Manusia sangat membutuhkan air. Itu kebenaran yang tak bisa dibantahkan. Tanpa air, bagaimana manusia bisa hidup?
Terkait air, sebuah studi yang dilakukan perusahaan riset Amerika Serikat mengatakan bahwa Bendungan Sungai Mekong China menahan sejumlah besar air selama kekeringan yang merusak di negara-negara hilir tahun lalu meskipun China memiliki tingkat air lebih tinggi dari rata-rata di bagian hulu. Demikian yang dilaporkan Reuters, Senin (13/4/2020).
Temuan oleh Eyes on Earth Inc., sebuah perusahaan penelitian dan konsultasi yang mengkhususkan diri dalam air itu, dapat membuka diskusi yang kompleks antara China dan negara-negara Mekong lainnya. Yaitu tentang cara mengelola sungai yang mendukung 60 juta orang seperti itu mengalir melewati Laos, Myanmar, Thailand dan melalui Kamboja, dan Vietnam.

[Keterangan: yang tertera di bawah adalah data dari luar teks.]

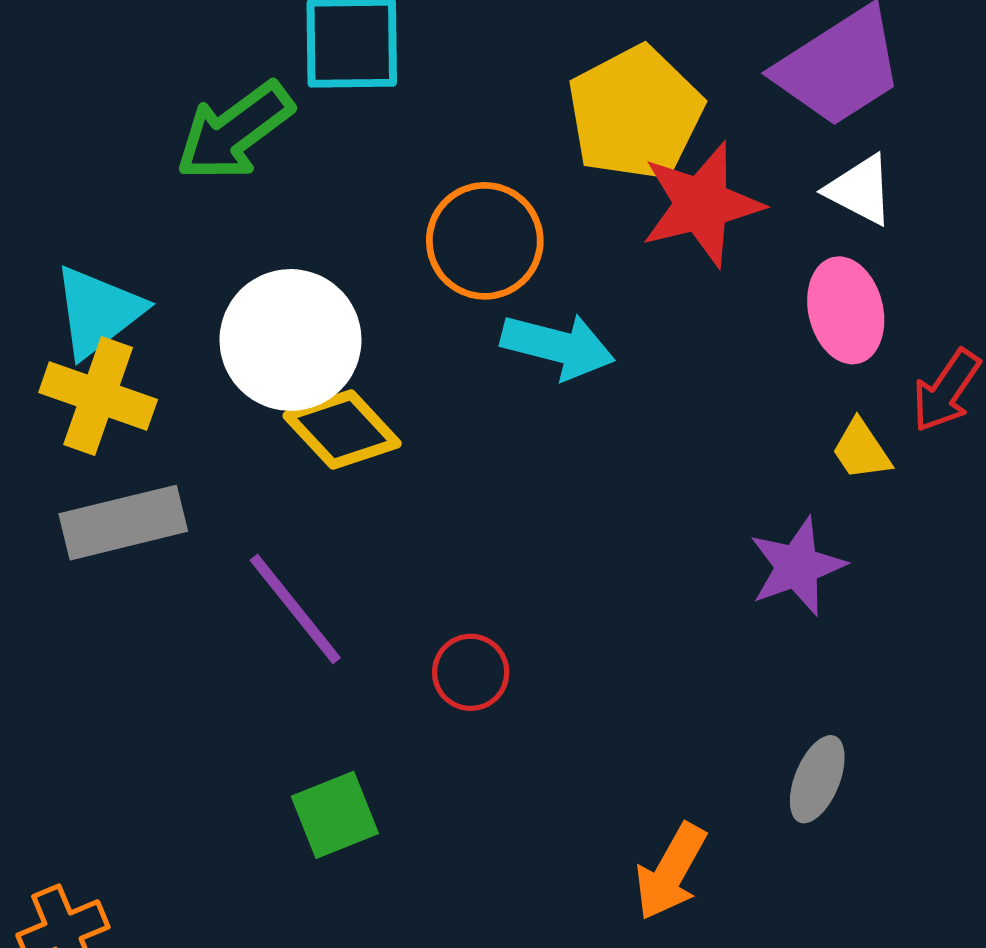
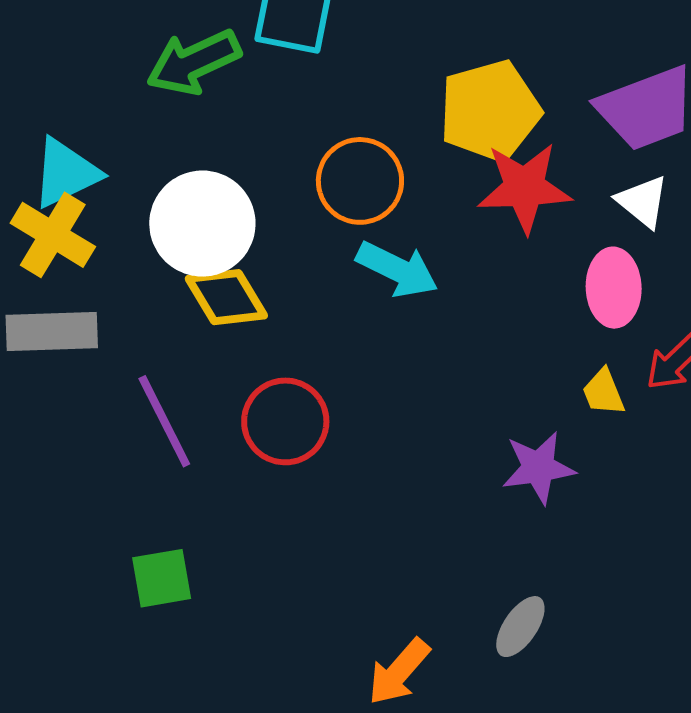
red circle: (471, 672) -> (285, 421), moved, size x1.5

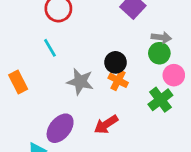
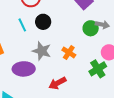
green circle: (159, 53) -> (91, 28), moved
black circle: (116, 62) -> (43, 22), moved
purple ellipse: (60, 128) -> (24, 69), moved, turned 45

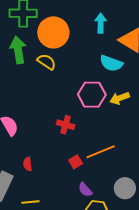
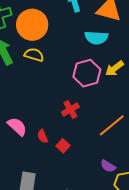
red cross: (66, 125) -> (70, 110), turned -30
red square: (76, 162) -> (63, 146), moved
red semicircle: (28, 164) -> (43, 136), moved

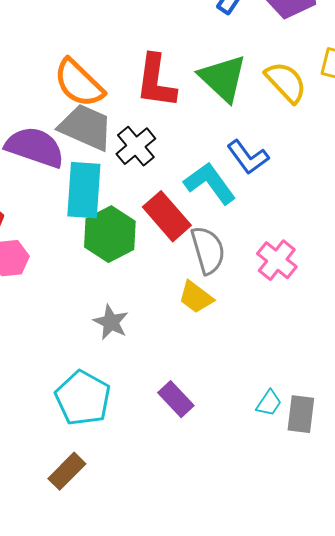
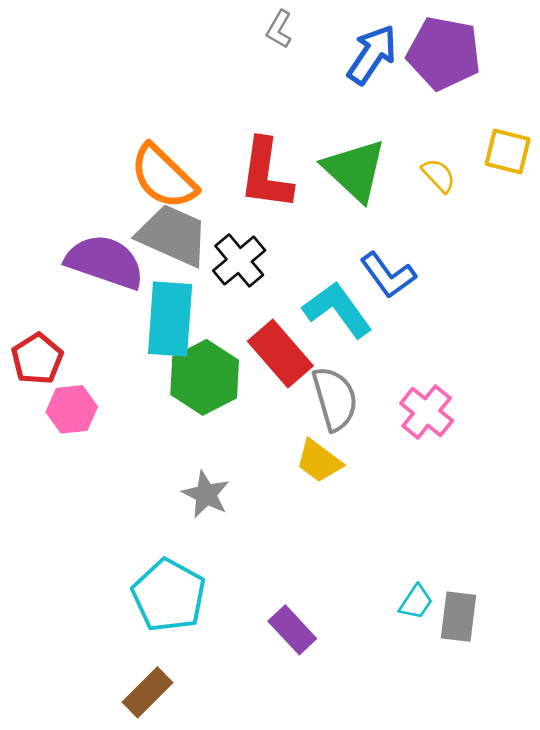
yellow semicircle: (286, 82) -> (439, 175), size x0.6
purple rectangle: (176, 399) -> (292, 630), moved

Dikabarkan, kekeringan tahun lalu, yang menyebabkan Mekong Bawah berada pada level terendah dalam lebih dari 50 tahun, menghancurkan para petani dan nelayan. Juga menyebabkan sungai besar terlihat surut hingga tampak gumuk pasir di sepanjang beberapa bentangan. Bahkan, di bagian lain berubah dari biasanya coklat gelap menjadi biru terang karena air begitu dangkal dan kurang dalam sedimen.
"Jika China menyatakan bahwa mereka tidak berkontribusi terhadap kekeringan, data tidak mendukung posisi itu," kata Alan Basist, seorang ahli meteorologi dan presiden Eyes on Earth, yang melakukan penelitian dengan pendanaan dari Mekong Bawah Departemen Luar Negeri AS. Prakarsa.
Itu menunjukkan China "tidak membiarkan air keluar selama musim hujan, bahkan ketika pembatasan air dari China memiliki dampak parah dari kekeringan yang dialami di hilir", kata Basist.
Masih dari sumber yang sama, efek dari 11 bendungan China di Mekong bagian atas telah lama diperdebatkan, tetapi data sangat langka karena China tidak merilis catatan terperinci tentang berapa banyak air bendungan yang digunakan untuk mengisi reservoir mereka, yang menurut Eyes on Earth memiliki kapasitas gabungan lebih dari 47 miliar meter kubik.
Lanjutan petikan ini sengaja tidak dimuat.